Il quitte ce métier à la fin des années 2000 pour se consacrer à la réalisation. En 2000, il tourne un court métrage, Les Résultats du Bac, qui est sélectionné dans de nombreux festivals. Le film traite du destin de trois adolescents et emprunte autant à la comédie musicale hollywoodienne qu’à l’animation japonaise. Son court métrage suivant, Far West (2002) est à nouveau un succès de festivals, et est diffusé sur Arte, comme sur de nombreuses chaînes à l’étranger. Le Festival de Cannes sélectionne ensuite Bébé Requin, court métrage en compétition pour la Palme d’or en 2005. Le film est un hommage avoué aux cinéastes Gus van Sant et Larry Clark. Il s’essaie au film d’animation en 2007, avec Candy Boy, court métrage en forme de déclinaison de la série japonaise Candy Candy. Le film est présenté à la Quinzaine des réalisateurs à Cannes en mai 2007.

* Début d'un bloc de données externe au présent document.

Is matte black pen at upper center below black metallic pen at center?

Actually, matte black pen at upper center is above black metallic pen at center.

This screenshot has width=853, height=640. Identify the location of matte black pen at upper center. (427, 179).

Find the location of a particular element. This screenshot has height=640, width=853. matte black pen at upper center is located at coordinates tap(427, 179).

En 2008, Pascal-Alex Vincent termine Donne-moi la main, son premier long métrage, road-movie tourné en France et en Espagne, inspiré des grands road-movies américains des années 1970. En 2010, intrigué par l’héroïne du film Le lézard noir de Kinji Fukasaku, il décide de partir à la rencontre de l’artiste travesti Akihiro Miwa au Japon et réalise Miwa : à la recherche du Lézard Noir, un documentaire autour de cet acteur et chanteur.
Canal+ lui confie la réalisation d’Adorama, un programme de 2 h 30 consacré à l’adolescence. L’émission est diffusée sur la chaine le 2 juin 2009. On y voit des portraits d’adolescents tournés dans toute la France. Pascal-Alex Vincent a également tourné plusieurs clips, tant pour des groupes anglo-saxons que pour des groupes français.
En Octobre 2016, il publie un Dictionnaire des Cinéastes japonais (éditions Carlotta Films).